The orthodontist was not wrong. At 17 my teeth started to break one by one. I had my own personal domino rally in my mouth. Still young, yet with gaps in my mouth. Crowns were fitted, which eventually fell out. It became a losing battle trying to maintain what was left, and to top it all, those that remained began to move back to their old positions again. It was literally a curse. For Heaven's sake, I even broke a tooth while eating pasta. Apart from soup, I cannot think of any food softer than pasta!

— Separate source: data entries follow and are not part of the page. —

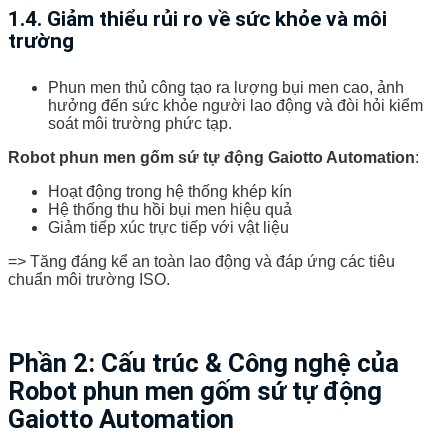
1.4. Giảm thiểu rủi ro về sức khỏe và môi
trường
Phun men thủ công tạo ra lượng bụi men cao, ảnh
hưởng đến sức khỏe người lao động và đòi hỏi kiểm
soát môi trường phức tạp.
Robot phun men gốm sứ tự động Gaiotto Automation
:
Hoạt động trong hệ thống khép kín
Hệ thống thu hồi bụi men hiệu quả
Giảm tiếp xúc trực tiếp với vật liệu
=> Tăng đáng kể an toàn lao động và đáp ứng các tiêu
chuẩn môi trường ISO.
Phần 2: Cấu trúc & Công nghệ của
Robot phun men gốm sứ tự động
Gaiotto Automation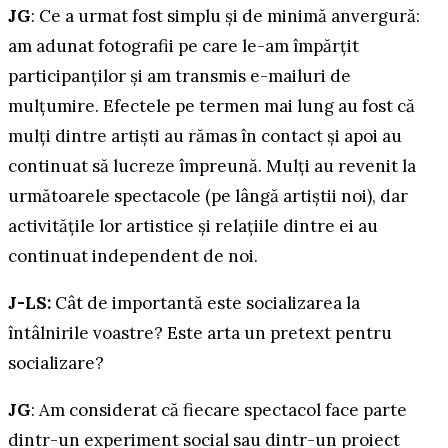
JG
: Ce a urmat fost simplu și de minimă anvergură:
am adunat fotografii pe care le-am împărțit
participanților și am transmis e-mailuri de
mulțumire. Efectele pe termen mai lung au fost că
mulți dintre artiști au rămas în contact și apoi au
continuat să lucreze împreună. Mulți au revenit la
următoarele spectacole (pe lângă artiștii noi), dar
activitățile lor artistice și relațiile dintre ei au
continuat independent de noi.
J-LS:
Cât de importantă este socializarea la
întâlnirile voastre? Este arta un pretext pentru
socializare?
JG
: Am considerat că fiecare spectacol face parte
dintr-un experiment social sau dintr-un proiect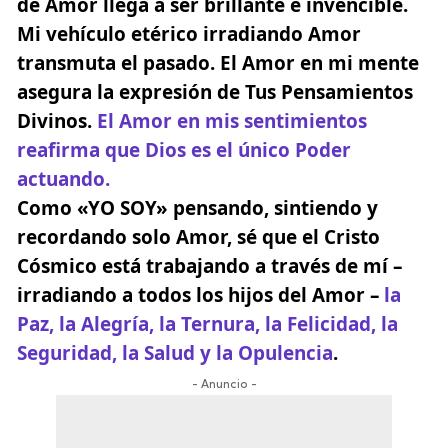
de Amor llega a ser brillante e invencible.
Mi vehículo etérico irradiando Amor
transmuta el pasado. El Amor en mi mente
asegura la expresión de Tus Pensamientos
Divinos.
El Amor en mis sentimientos
reafirma que Dios es el único Poder
actuando.
Como «YO SOY» pensando, sintiendo y
recordando solo Amor, sé que el Cristo
Cósmico está trabajando a través de mí –
irradiando a todos los hijos del Amor –
la
Paz, la Alegría, la Ternura, la Felicidad, la
Seguridad, la Salud y la Opulencia
.
- Anuncio -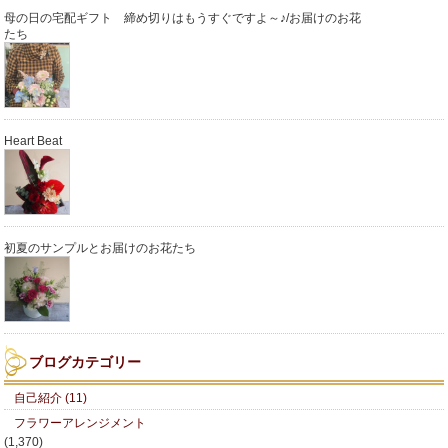
母の日の宅配ギフト 締め切りはもうすぐですよ～♪/お届けのお花
たち
Heart Beat
初夏のサンプルとお届けのお花たち
ブログカテゴリー
自己紹介 (11)
フラワーアレンジメント
(1,370)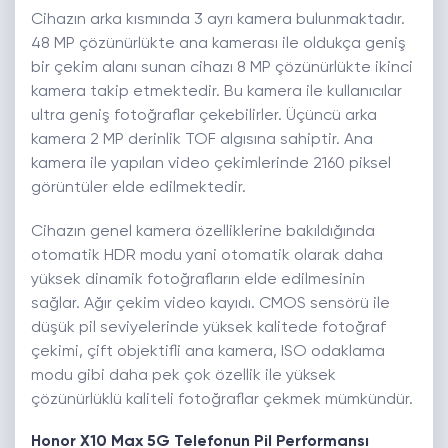
Cihazın arka kısmında 3 ayrı kamera bulunmaktadır.
48 MP çözünürlükte ana kamerası ile oldukça geniş
bir çekim alanı sunan cihazı 8 MP çözünürlükte ikinci
kamera takip etmektedir. Bu kamera ile kullanıcılar
ultra geniş fotoğraflar çekebilirler. Üçüncü arka
kamera 2 MP derinlik TOF algısına sahiptir. Ana
kamera ile yapılan video çekimlerinde 2160 piksel
görüntüler elde edilmektedir.
Cihazın genel kamera özelliklerine bakıldığında
otomatik HDR modu yani otomatik olarak daha
yüksek dinamik fotoğrafların elde edilmesinin
sağlar. Ağır çekim video kayıdı. CMOS sensörü ile
düşük pil seviyelerinde yüksek kalitede fotoğraf
çekimi, çift objektifli ana kamera, ISO odaklama
modu gibi daha pek çok özellik ile yüksek
çözünürlüklü kaliteli fotoğraflar çekmek mümkündür.
Honor X10 Max 5G Telefonun Pil Performansı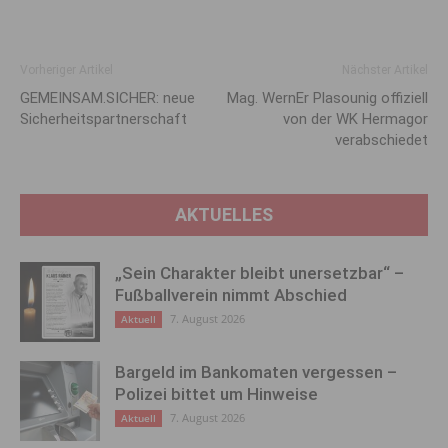
Vorheriger Artikel
Nächster Artikel
GEMEINSAM.SICHER: neue
Mag. WernEr Plasounig offiziell
Sicherheitspartnerschaft
von der WK Hermagor
verabschiedet
AKTUELLES
„Sein Charakter bleibt unersetzbar“ –
Fußballverein nimmt Abschied
7. August 2026
Aktuell
Bargeld im Bankomaten vergessen –
Polizei bittet um Hinweise
7. August 2026
Aktuell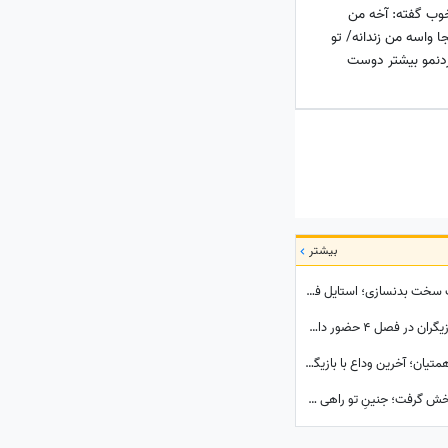
ب گفته: آخه من
ا واسه من زندانه/ تو
دنمو بیشتر دوست
بیشتر
سلفی ورزشی امیرحسین آرمان پس از تمرینات سخت بدنسازی؛ استایل فیت بازیگر محبوب در باشگاه
زیر آسمان شهر 4 کِی ساخته می‌شود؟ کدام بازیگران در فصل 4 حضور دارند؟
بغض سنگین هنرمندان در مراسم ختم مریم همتیان؛ آخرین وداع با بازیگری که در 33سالگی تسلیم سرطان شد / از سامان صفاری و ستاره اسکندری تا مسعود فراستی و هانیه غلامی در سوگ بازیگر فقید
عاشقانه‌های جذاب اسماعیل و یلدا که اجازه پخش گرفت؛ جنینِ تو راهی یلدا، مرهم زخم‌های سینا مهراد شد!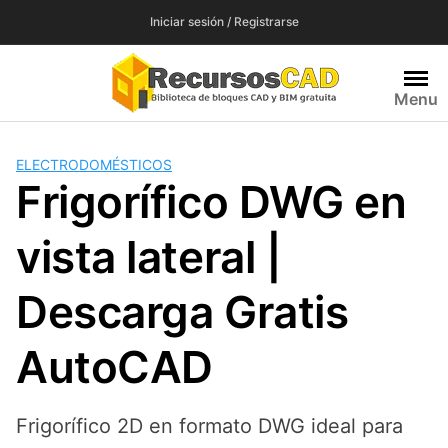
Saltar
Iniciar sesión / Registrarse
al
contenido
Menu
ELECTRODOMÉSTICOS
Frigorífico DWG en
vista lateral |
Descarga Gratis
AutoCAD
Frigorífico 2D en formato DWG ideal para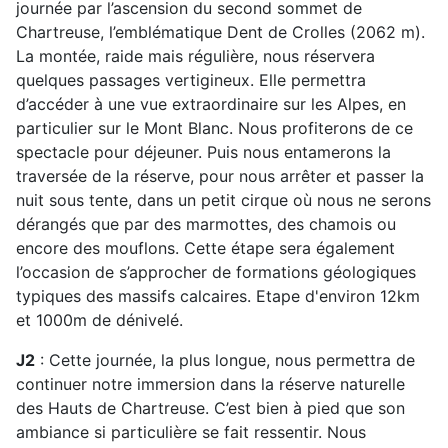
journée par l’ascension du second sommet de
Chartreuse, l’emblématique Dent de Crolles (2062 m).
La montée, raide mais régulière, nous réservera
quelques passages vertigineux. Elle permettra
d’accéder à une vue extraordinaire sur les Alpes, en
particulier sur le Mont Blanc. Nous profiterons de ce
spectacle pour déjeuner. Puis nous entamerons la
traversée de la réserve, pour nous arrêter et passer la
nuit sous tente, dans un petit cirque où nous ne serons
dérangés que par des marmottes, des chamois ou
encore des mouflons. Cette étape sera également
l’occasion de s’approcher de formations géologiques
typiques des massifs calcaires. Etape d'environ 12km
et 1000m de dénivelé.
J2
: Cette journée, la plus longue, nous permettra de
continuer notre immersion dans la réserve naturelle
des Hauts de Chartreuse. C’est bien à pied que son
ambiance si particulière se fait ressentir. Nous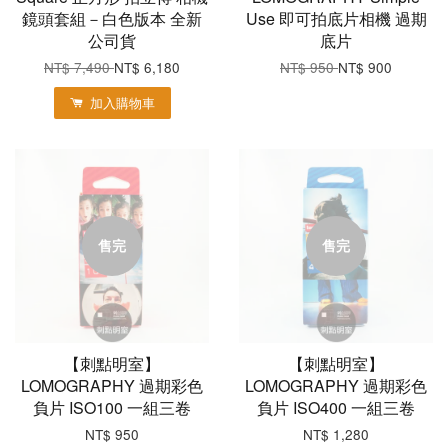
鏡頭套組－白色版本 全新
Use 即可拍底片相機 過期
公司貨
底片
NT$ 7,490
NT$ 6,180
NT$ 950
NT$ 900
加入購物車
售完
售完
【刺點明室】
【刺點明室】
LOMOGRAPHY 過期彩色
LOMOGRAPHY 過期彩色
負片 ISO100 一組三卷
負片 ISO400 一組三卷
NT$ 950
NT$ 1,280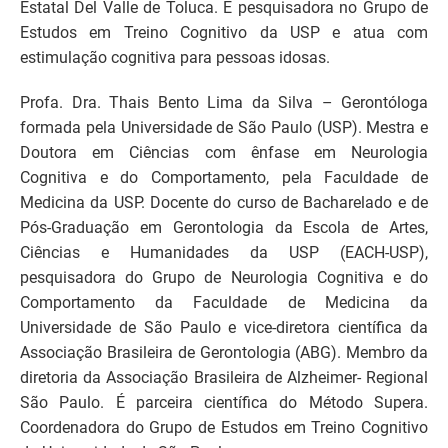
Estatal Del Valle de Toluca. É pesquisadora no Grupo de
Estudos em Treino Cognitivo da USP e atua com
estimulação cognitiva para pessoas idosas.
Profa. Dra. Thais Bento Lima da Silva – Gerontóloga
formada pela Universidade de São Paulo (USP). Mestra e
Doutora em Ciências com ênfase em Neurologia
Cognitiva e do Comportamento, pela Faculdade de
Medicina da USP. Docente do curso de Bacharelado e de
Pós-Graduação em Gerontologia da Escola de Artes,
Ciências e Humanidades da USP (EACH-USP),
pesquisadora do Grupo de Neurologia Cognitiva e do
Comportamento da Faculdade de Medicina da
Universidade de São Paulo e vice-diretora científica da
Associação Brasileira de Gerontologia (ABG). Membro da
diretoria da Associação Brasileira de Alzheimer- Regional
São Paulo. É parceira científica do Método Supera.
Coordenadora do Grupo de Estudos em Treino Cognitivo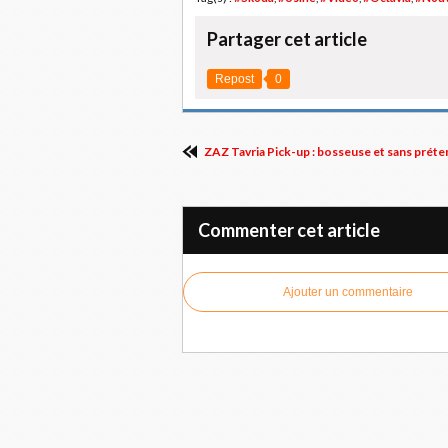
Partager cet article
Repost
0
ZAZ Tavria Pick-up : bosseuse et sans préte
Commenter cet article
Ajouter un commentaire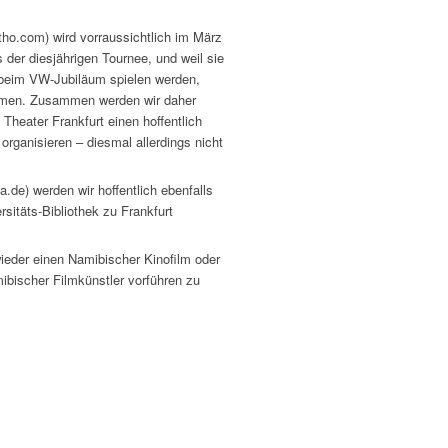
o.com) wird vorraussichtlich im März
 der diesjährigen Tournee, und weil sie
 beim VW-Jubiläum spielen werden,
men. Zusammen werden wir daher
 Theater Frankfurt einen hoffentlich
organisieren – diesmal allerdings nicht
e) werden wir hoffentlich ebenfalls
rsitäts-Bibliothek zu Frankfurt
ieder einen Namibischer Kinofilm oder
ibischer Filmkünstler vorführen zu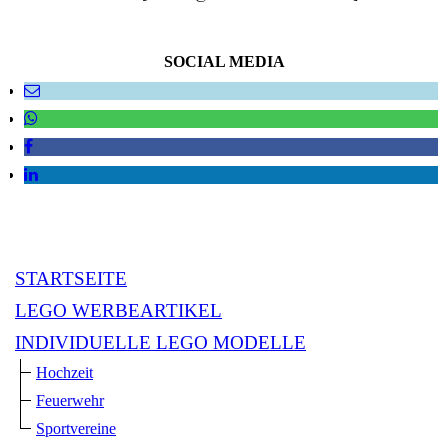
SOCIAL MEDIA
STARTSEITE
LEGO WERBEARTIKEL
INDIVIDUELLE LEGO MODELLE
Hochzeit
Feuerwehr
Sportvereine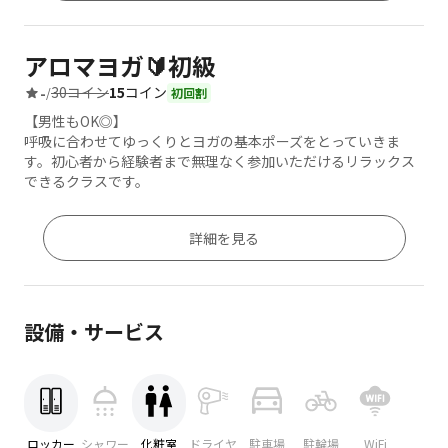
アロマヨガ🔰初級
30コイン
15
コイン
-
/
初回割
【男性もOK◎】
呼吸に合わせてゆっくりとヨガの基本ポーズをとっていきま
す。初心者から経験者まで無理なく参加いただけるリラックス
できるクラスです。
詳細を見る
設備・サービス
ロッカー
シャワー
化粧室
ドライヤ
駐車場
駐輪場
WiFi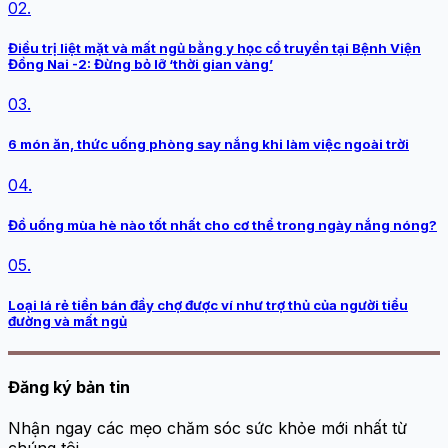
02.
Điều trị liệt mặt và mất ngủ bằng y học cổ truyền tại Bệnh Viện
Đồng Nai -2: Đừng bỏ lỡ ‘thời gian vàng’
03.
6 món ăn, thức uống phòng say nắng khi làm việc ngoài trời
04.
Đồ uống mùa hè nào tốt nhất cho cơ thể trong ngày nắng nóng?
05.
Loại lá rẻ tiền bán đầy chợ được ví như trợ thủ của người tiểu
đường và mất ngủ
Đăng ký bản tin
Nhận ngay các mẹo chăm sóc sức khỏe mới nhất từ
chúng tôi.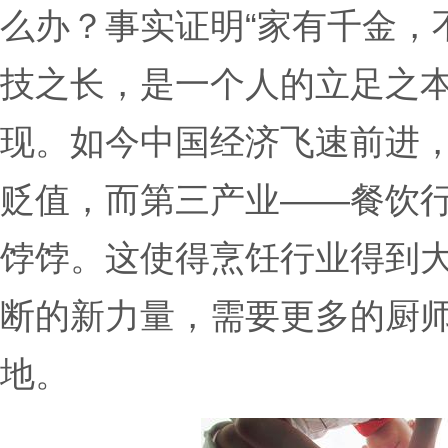
么办？事实证明“家有千金，
技之长，是一个人的立足之
现。如今中国经济飞速前进
贬值，而第三产业——餐饮
饽饽。这使得烹饪行业得到
断的新力量，需要更多的厨
地。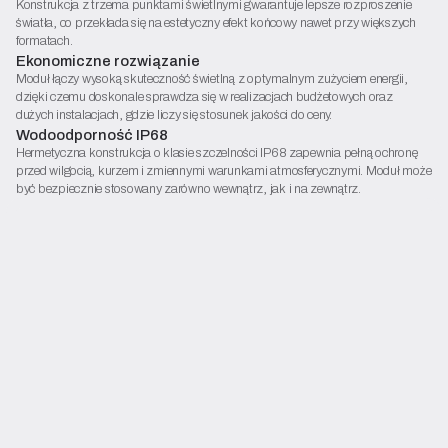
Konstrukcja z trzema punktami świetlnymi gwarantuje lepsze rozproszenie
światła, co przekłada się na estetyczny efekt końcowy nawet przy większych
formatach.
Ekonomiczne rozwiązanie
Moduł łączy wysoką skuteczność świetlną z optymalnym zużyciem energii,
dzięki czemu doskonale sprawdza się w realizacjach budżetowych oraz
dużych instalacjach, gdzie liczy się stosunek jakości do ceny.
Wodoodporność IP68
Hermetyczna konstrukcja o klasie szczelności IP68 zapewnia pełną ochronę
przed wilgocią, kurzem i zmiennymi warunkami atmosferycznymi. Moduł może
być bezpiecznie stosowany zarówno wewnątrz, jak i na zewnątrz.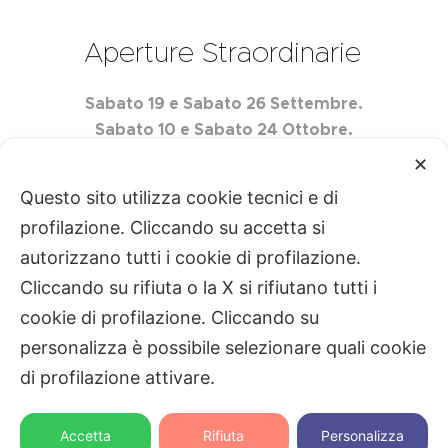
Aperture Straordinarie
Sabato 19 e Sabato 26 Settembre.
Sabato 10 e Sabato 24 Ottobre.
Sabato 7 e Sabato 21 Novembre.
✕
Questo sito utilizza cookie tecnici e di
profilazione. Cliccando su accetta si
autorizzano tutti i cookie di profilazione.
Centro Edile Quartarella S.r.l. P.IVA
Cliccando su rifiuta o la X si rifiutano tutti i
02493760728
Privacy
|
Cookie
cookie di profilazione. Cliccando su
Gestisci
personalizza è possibile selezionare quali cookie
di profilazione attivare.
Contattaci
Contattaci
Svanire.com
Dotcom web agency
Accetta
Rifiuta
Personalizza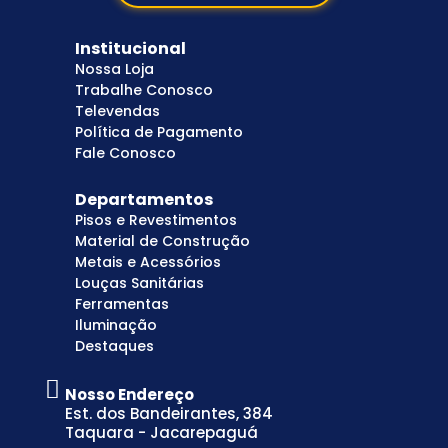
Institucional
Nossa Loja
Trabalhe Conosco
Televendas
Política de Pagamento
Fale Conosco
Departamentos
Pisos e Revestimentos
Material de Construção
Metais e Acessórios
Louças Sanitárias
Ferramentas
Iluminação
Destaques
Nosso Endereço
Est. dos Bandeirantes, 384
Taquara - Jacarepaguá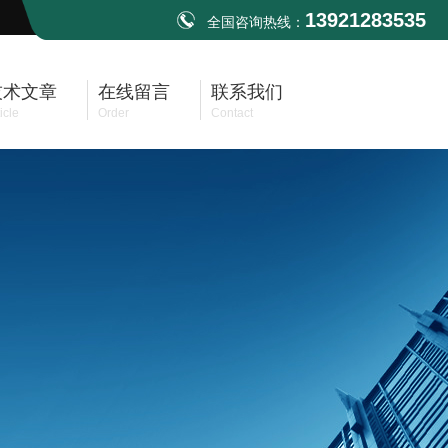
13921283535
全国咨询热线：
技术文章
在线留言
联系我们
icle
Order
Contact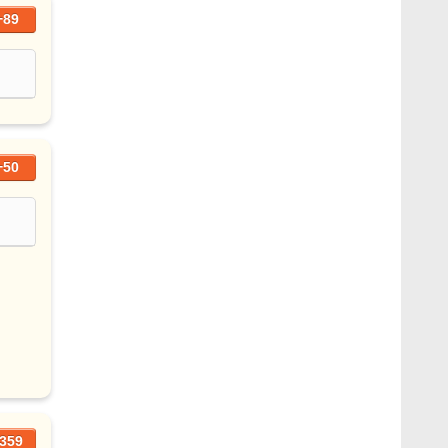
+89
+50
359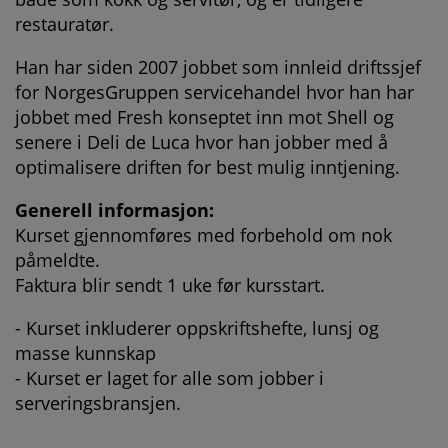
restauratør.
Han har siden 2007 jobbet som innleid driftssjef
for NorgesGruppen servicehandel hvor han har
jobbet med Fresh konseptet inn mot Shell og
senere i Deli de Luca hvor han jobber med å
optimalisere driften for best mulig inntjening.
Generell informasjon:
Kurset gjennomføres med forbehold om nok
påmeldte.
Faktura blir sendt 1 uke før kursstart.
- Kurset inkluderer oppskriftshefte, lunsj og
masse kunnskap
- Kurset er laget for alle som jobber i
serveringsbransjen.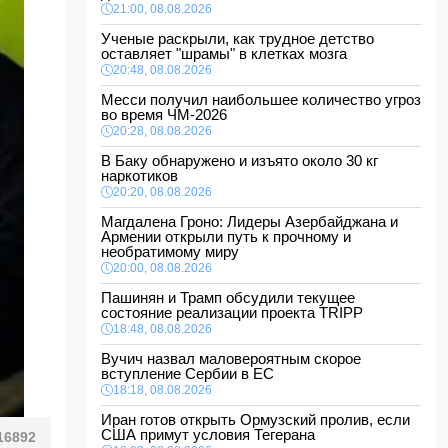
21:00, 08.08.2026
Ученые раскрыли, как трудное детство
оставляет "шрамы" в клетках мозга
20:48, 08.08.2026
Месси получил наибольшее количество угроз
во время ЧМ-2026
20:28, 08.08.2026
В Баку обнаружено и изъято около 30 кг
наркотиков
20:20, 08.08.2026
Магдалена Гроно: Лидеры Азербайджана и
Армении открыли путь к прочному и
необратимому миру
20:00, 08.08.2026
Пашинян и Трамп обсудили текущее
состояние реализации проекта TRIPP
18:48, 08.08.2026
Вучич назвал маловероятным скорое
вступление Сербии в ЕС
18:18, 08.08.2026
Иран готов открыть Ормузский пролив, если
США примут условия Тегерана
16892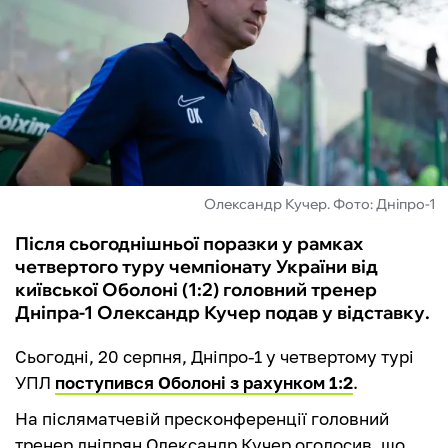
ФУТЗАЛ
ІНШІ
БУКМЕКЕРИ
Олександр Кучер. Фото: Дніпро-1
Після сьогоднішньої поразки у рамках
четвертого туру чемпіонату України від
київської Оболоні (1:2) головний тренер
Дніпра-1 Олександр Кучер подав у відставку.
Сьогодні, 20 серпня, Дніпро-1 у четвертому турі
УПЛ
поступився Оболоні з рахунком 1:2
.
На післяматчевій пресконференції головний
тренер дніпрян Олександр Кучер оголосив, що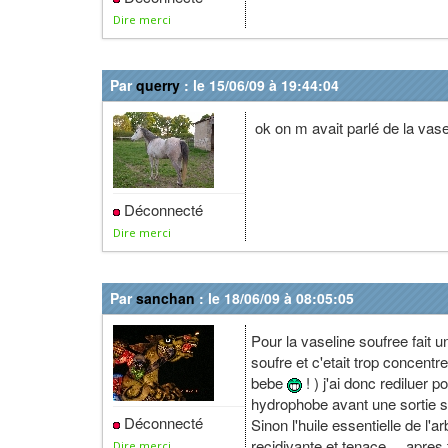
Dire merci
Par
querry
: le 15/06/09 à 19:44:04
ok on m avait parlé de la vase
Déconnecté
Dire merci
Par
sanchan
: le 18/06/09 à 08:05:05
Pour la vaseline soufree fait u
soufre et c'etait trop concentr
bebe
! ) j'ai donc rediluer 
hydrophobe avant une sortie su
Déconnecté
Sinon l'huile essentielle de l'
recidivante et tenace ... apres 
Dire merci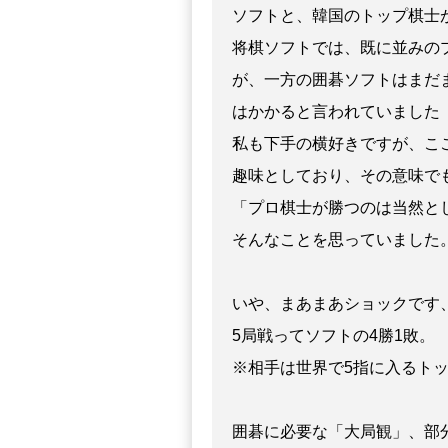
ソフトと、韓国のトップ棋士
将棋ソフトでは、既に並みの
が、一方の囲碁ソフトはまだ
はかかると言われていました
私も下手の横好きですが、こ
趣味としており、その意味で
「プロ棋士が勝つのは当然と
そんなことを思っていました
いや、まあまあショックです
5局戦ってソフトの4勝1敗。
※相手は世界で5指に入るト
囲碁に必要な「大局観」、部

Come the late 90s I just gave up. NHS dentistry became about as scarce as rocking horse droppings, and the only way forward was private dentistry with prices that only amount to blackmail. Pay through the nose or suffer - your choice. I abandoned all hope of saving them. Why fight a losing battle?

This summer I somehow managed to find a dentist that was willing to do some work on the NHS. Talk about a lucky find. The result is a partial/almost full denture that fills those gaps on the top row and actually looks presentable. My task now is learning to say: "Sophisticated sister sings for the soldiers of the soccer team", and of course learning to eat. Only at this late age of 45 does my mouth look acceptable to the shallow b*stards out there.

I am only grateful that my partner of seven years decided she could love me even though I had a mouth like sh*t. I don't call her a jewel for nothing. She had the sense to consider the actual person - which is so much more than can be said for so many women out there. In a world of people who are hellbent on looks, she had the heart and the brain to actually read the f*cking manual!